Saved entries:
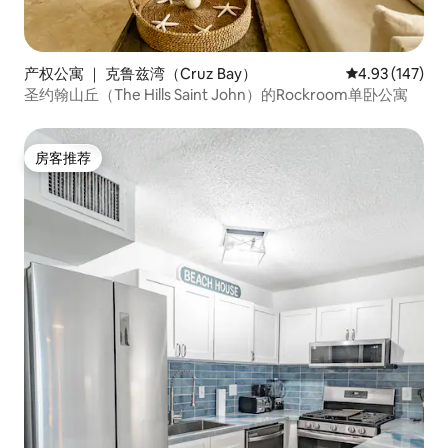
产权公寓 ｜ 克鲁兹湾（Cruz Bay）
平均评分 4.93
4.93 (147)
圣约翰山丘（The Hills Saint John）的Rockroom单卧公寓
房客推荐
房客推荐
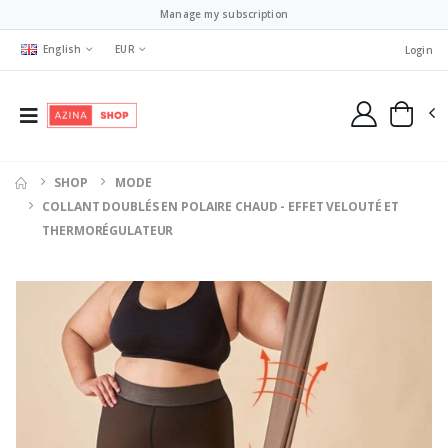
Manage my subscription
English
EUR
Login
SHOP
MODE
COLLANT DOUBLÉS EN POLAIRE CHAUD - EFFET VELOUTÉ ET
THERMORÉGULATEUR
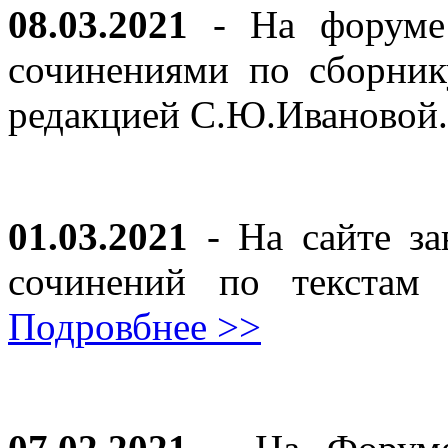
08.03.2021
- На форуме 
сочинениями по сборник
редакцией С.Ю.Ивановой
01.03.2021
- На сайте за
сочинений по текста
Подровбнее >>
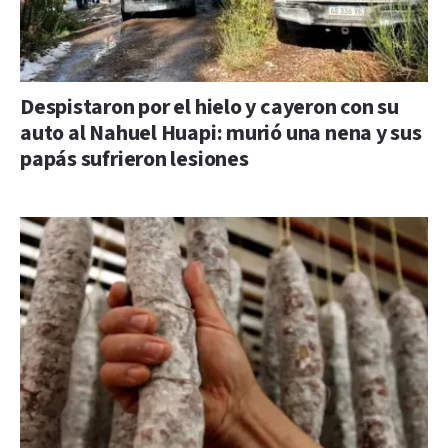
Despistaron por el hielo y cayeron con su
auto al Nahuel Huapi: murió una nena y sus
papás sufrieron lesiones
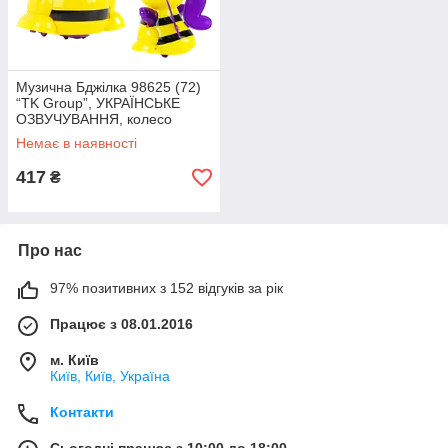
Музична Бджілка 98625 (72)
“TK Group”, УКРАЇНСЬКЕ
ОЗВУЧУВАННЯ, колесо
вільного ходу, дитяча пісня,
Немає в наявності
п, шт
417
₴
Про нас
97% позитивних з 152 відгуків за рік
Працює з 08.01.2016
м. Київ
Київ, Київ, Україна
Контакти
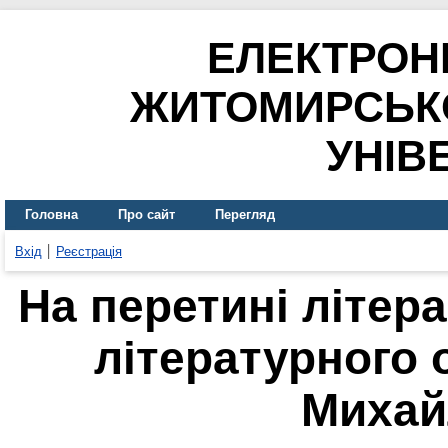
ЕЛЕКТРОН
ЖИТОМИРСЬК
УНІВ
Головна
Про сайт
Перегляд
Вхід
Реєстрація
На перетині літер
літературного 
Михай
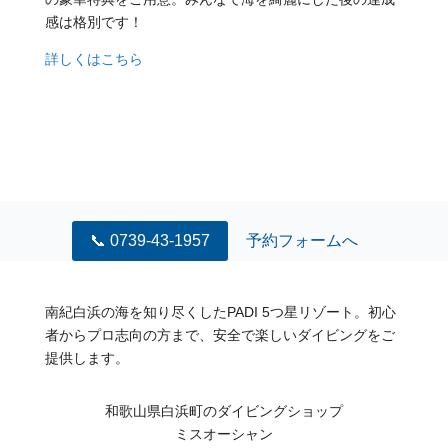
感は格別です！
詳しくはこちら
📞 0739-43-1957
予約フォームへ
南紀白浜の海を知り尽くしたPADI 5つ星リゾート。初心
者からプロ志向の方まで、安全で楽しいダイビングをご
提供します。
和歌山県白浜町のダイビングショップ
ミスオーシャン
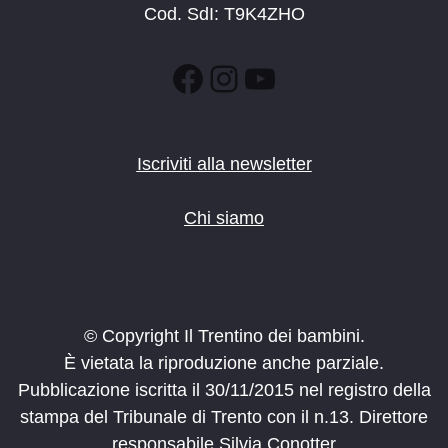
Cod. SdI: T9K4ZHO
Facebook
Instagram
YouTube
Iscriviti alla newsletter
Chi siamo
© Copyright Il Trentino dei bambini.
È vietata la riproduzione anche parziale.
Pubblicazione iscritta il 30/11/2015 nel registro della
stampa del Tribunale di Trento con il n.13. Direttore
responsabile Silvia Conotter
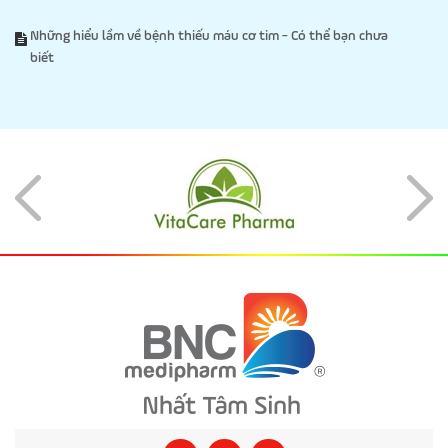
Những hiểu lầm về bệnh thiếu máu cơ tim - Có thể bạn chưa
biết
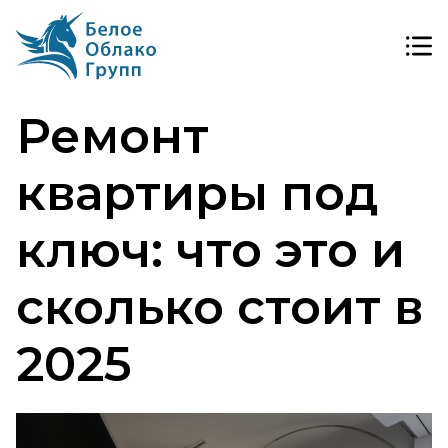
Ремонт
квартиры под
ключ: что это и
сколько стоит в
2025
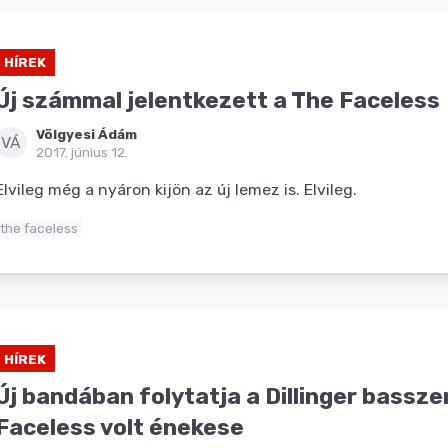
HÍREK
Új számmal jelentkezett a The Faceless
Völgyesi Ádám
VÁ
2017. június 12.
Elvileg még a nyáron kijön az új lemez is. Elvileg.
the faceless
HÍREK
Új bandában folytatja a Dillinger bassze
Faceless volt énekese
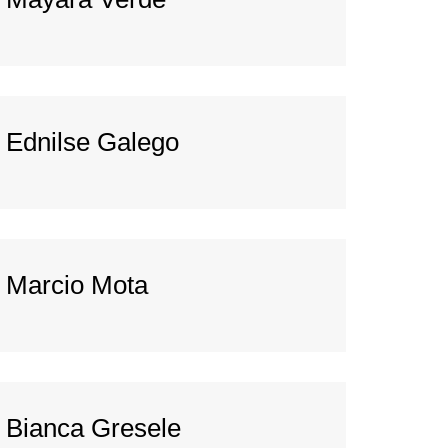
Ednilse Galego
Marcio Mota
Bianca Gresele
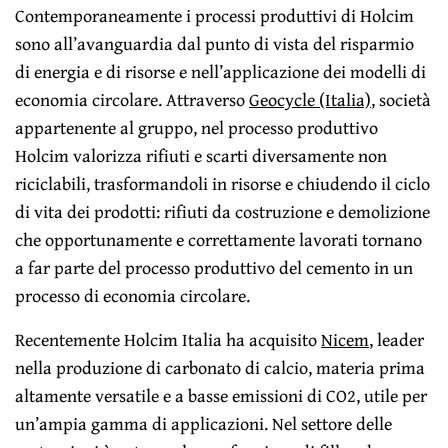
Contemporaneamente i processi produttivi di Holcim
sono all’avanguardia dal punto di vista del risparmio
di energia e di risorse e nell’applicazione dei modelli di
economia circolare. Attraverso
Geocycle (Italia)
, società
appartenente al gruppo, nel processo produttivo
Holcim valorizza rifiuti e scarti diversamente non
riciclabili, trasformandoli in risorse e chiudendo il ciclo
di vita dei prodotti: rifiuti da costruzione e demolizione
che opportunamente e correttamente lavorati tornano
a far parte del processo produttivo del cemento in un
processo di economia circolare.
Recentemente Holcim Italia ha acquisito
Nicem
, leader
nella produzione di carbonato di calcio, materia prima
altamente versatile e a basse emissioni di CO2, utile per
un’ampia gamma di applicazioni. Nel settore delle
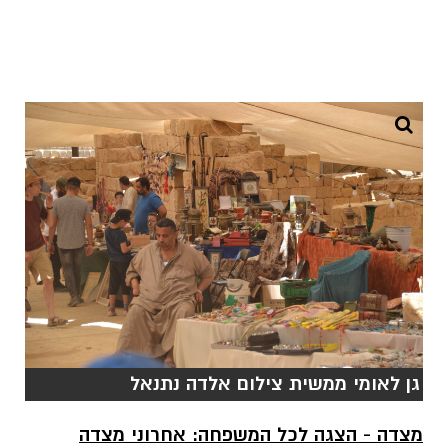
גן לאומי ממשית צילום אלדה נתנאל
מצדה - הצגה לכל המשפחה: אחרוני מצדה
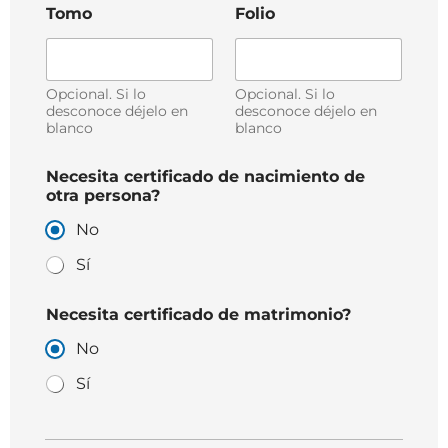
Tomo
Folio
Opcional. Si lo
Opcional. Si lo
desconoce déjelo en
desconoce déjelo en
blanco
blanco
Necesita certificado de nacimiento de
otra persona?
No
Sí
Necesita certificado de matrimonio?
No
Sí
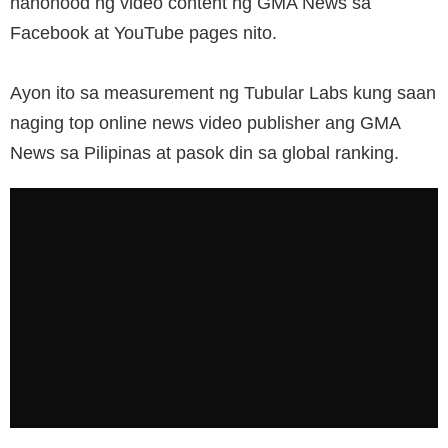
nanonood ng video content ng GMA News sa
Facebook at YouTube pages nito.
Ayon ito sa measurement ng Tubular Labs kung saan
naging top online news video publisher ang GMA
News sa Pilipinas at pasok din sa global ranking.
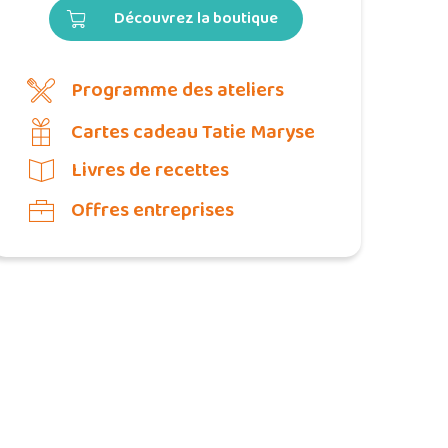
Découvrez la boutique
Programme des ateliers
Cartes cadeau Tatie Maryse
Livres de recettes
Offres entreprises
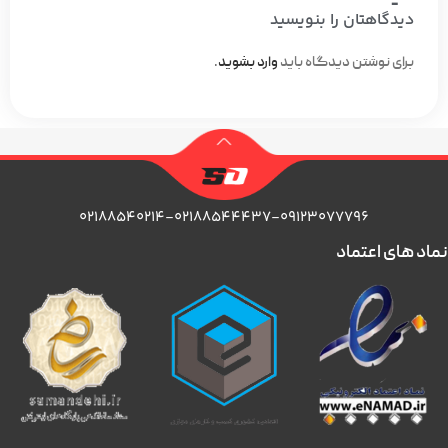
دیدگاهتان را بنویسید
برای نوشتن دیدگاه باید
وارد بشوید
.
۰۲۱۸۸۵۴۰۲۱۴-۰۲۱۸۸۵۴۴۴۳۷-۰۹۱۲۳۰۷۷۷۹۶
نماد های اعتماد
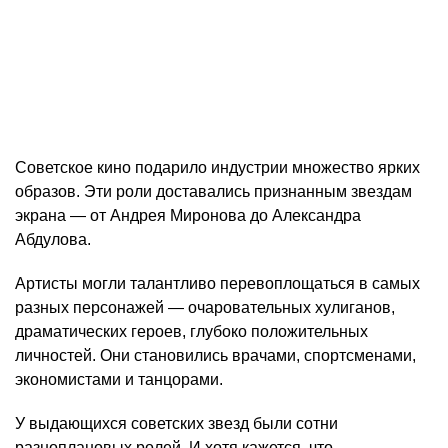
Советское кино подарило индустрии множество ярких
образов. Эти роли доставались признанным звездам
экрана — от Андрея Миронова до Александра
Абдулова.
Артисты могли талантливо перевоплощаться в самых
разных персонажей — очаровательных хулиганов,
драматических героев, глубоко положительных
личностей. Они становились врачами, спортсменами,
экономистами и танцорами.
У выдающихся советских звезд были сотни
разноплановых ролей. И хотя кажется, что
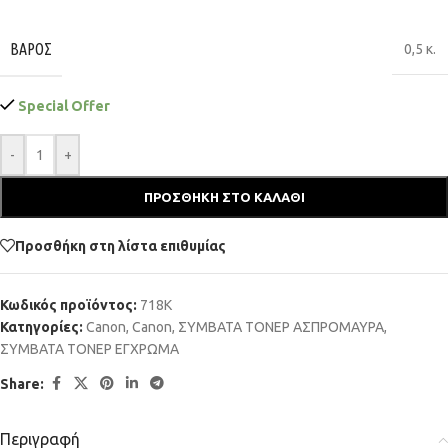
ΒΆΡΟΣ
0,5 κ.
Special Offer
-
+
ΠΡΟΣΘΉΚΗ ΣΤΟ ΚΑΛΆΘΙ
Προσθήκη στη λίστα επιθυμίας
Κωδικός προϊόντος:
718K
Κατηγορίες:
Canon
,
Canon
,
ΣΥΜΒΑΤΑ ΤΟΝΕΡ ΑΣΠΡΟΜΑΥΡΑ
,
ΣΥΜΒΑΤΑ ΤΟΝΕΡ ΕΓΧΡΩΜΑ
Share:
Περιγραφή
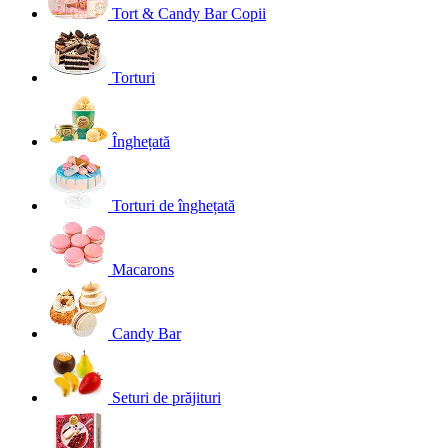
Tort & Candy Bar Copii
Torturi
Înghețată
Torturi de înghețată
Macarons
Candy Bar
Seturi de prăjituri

Your assignment: Every record must be duplicated exactly, except for the pictures, which are left out.

Finished task:
产权公寓 ｜ 克鲁兹湾（Cruz Bay）
平均评分 4.93
4.93 (147)
圣约翰山丘（The Hills Saint John）的Rockroom单卧公寓
房客推荐
房客推荐
Manage my subscription
English
EUR
Login
SHOP
MODE
COLLANT DOUBLÉS EN POLAIRE CHAUD - EFFET VELOUTÉ ET
THERMORÉGULATEUR
08.03.2021
- На форуме 
сочинениями по сборник
редакцией С.Ю.Ивановой
01.03.2021
- На сайте за
сочинений по текста
Подровбнее >>
Despistaron por el hielo y cayeron con su
auto al Nahuel Huapi: murió una nena y sus
papás sufrieron lesiones
Музична Бджілка 98625 (72)
“TK Group”, УКРАЇНСЬКЕ
ОЗВУЧУВАННЯ, колесо
вільного ходу, дитяча пісня,
Немає в наявності
п, шт
417
₴
Про нас
97% позитивних з 152 відгуків за рік
Працює з 08.01.2016
м. Київ
Київ, Київ, Україна
Контакти
ЕЛЕКТРОН
ЖИТОМИРСЬК
УНІВ
Головна
Про сайт
Перегляд
Вхід
Реєстрація
На перетині літер
літературного 
Михай
感は格別です！
詳しくはこちら
📞 0739-43-1957
予約フォームへ
南紀白浜の海を知り尽くしたPADI 5つ星リゾート。初心
者からプロ志向の方まで、安全で楽しいダイビングをご
提供します。
和歌山県白浜町のダイビングショップ
ミスオーシャン
Cod. SdI: T9K4ZHO
Facebook
Instagram
YouTube
Iscriviti alla newsletter
Chi siamo
© Copyright Il Trentino dei bambini.
È vietata la riproduzione anche parziale.
Pubblicazione iscritta il 30/11/2015 nel registro della
stampa del Tribunale di Trento con il n.13. Direttore
responsabile Silvia Conotter
Những hiểu lầm về bệnh thiếu máu cơ tim - Có thể bạn chưa
biết
Ремонт
квартиры под
ключ: что это и
сколько стоит в
2025
HÍREK
Új számmal jelentkezett a The Faceless
Völgyesi Ádám
VÁ
2017. június 12.
Elvileg még a nyáron kijön az új lemez is. Elvileg.
the faceless
HÍREK
Új bandában folytatja a Dillinger bassze
Faceless volt énekese
Ednilse Galego
Marcio Mota
Bianca Gresele
Contemporaneamente i processi produttivi di Holcim
sono all’avanguardia dal punto di vista del risparmio
di energia e di risorse e nell’applicazione dei modelli di
economia circolare. Attraverso
Geocycle (Italia)
, società
appartenente al gruppo, nel processo produttivo
Holcim valorizza rifiuti e scarti diversamente non
riciclabili, trasformandoli in risorse e chiudendo il ciclo
di vita dei prodotti: rifiuti da costruzione e demolizione
che opportunamente e correttamente lavorati tornano
a far parte del processo produttivo del cemento in un
processo di economia circolare.
Recentemente Holcim Italia ha acquisito
Nicem
, leader
nella produzione di carbonato di calcio, materia prima
altamente versatile e a basse emissioni di CO2, utile per
un’ampia gamma di applicazioni. Nel settore delle
גן לאומי ממשית צילום אלדה נתנאל
מצדה - הצגה לכל המשפחה: אחרוני מצדה
Tomo
Folio
Opcional. Si lo
Opcional. Si lo
desconoce déjelo en
desconoce déjelo en
blanco
blanco
Necesita certificado de nacimiento de
otra persona?
No
Sí
Necesita certificado de matrimonio?
No
Sí
nanonood ng video content ng GMA News sa
Facebook at YouTube pages nito.
Ayon ito sa measurement ng Tubular Labs kung saan
naging top online news video publisher ang GMA
News sa Pilipinas at pasok din sa global ranking.
Découvrez la boutique
Programme des ateliers
Cartes cadeau Tatie Maryse
Livres de recettes
Offres entreprises
دیدگاهتان را بنویسید
برای نوشتن دیدگاه باید
وارد بشوید
.
۰۲۱۸۸۵۴۰۲۱۴-۰۲۱۸۸۵۴۴۴۳۷-۰۹۱۲۳۰۷۷۷۹۶
نماد های اعتماد
Советское кино подарило индустрии множество ярких
образов. Эти роли доставались признанным звездам
экрана — от Андрея Миронова до Александра
Абдулова.
Артисты могли талантливо перевоплощаться в самых
разных персонажей — очаровательных хулиганов,
драматических героев, глубоко положительных
личностей. Они становились врачами, спортсменами,
экономистами и танцорами.
У выдающихся советских звезд были сотни
разноплановых ролей. И хотя кажется, что
ΒΆΡΟΣ
0,5 κ.
Special Offer
-
+
ΠΡΟΣΘΉΚΗ ΣΤΟ ΚΑΛΆΘΙ
Προσθήκη στη λίστα επιθυμίας
Κωδικός προϊόντος:
718K
Κατηγορίες:
Canon
,
Canon
,
ΣΥΜΒΑΤΑ ΤΟΝΕΡ ΑΣΠΡΟΜΑΥΡΑ
,
ΣΥΜΒΑΤΑ ΤΟΝΕΡ ΕΓΧΡΩΜΑ
Share:
Περιγραφή
Tort & Candy Bar Copii
Torturi
Înghețată
Torturi de înghețată
Macarons
Candy Bar
Seturi de prăjituri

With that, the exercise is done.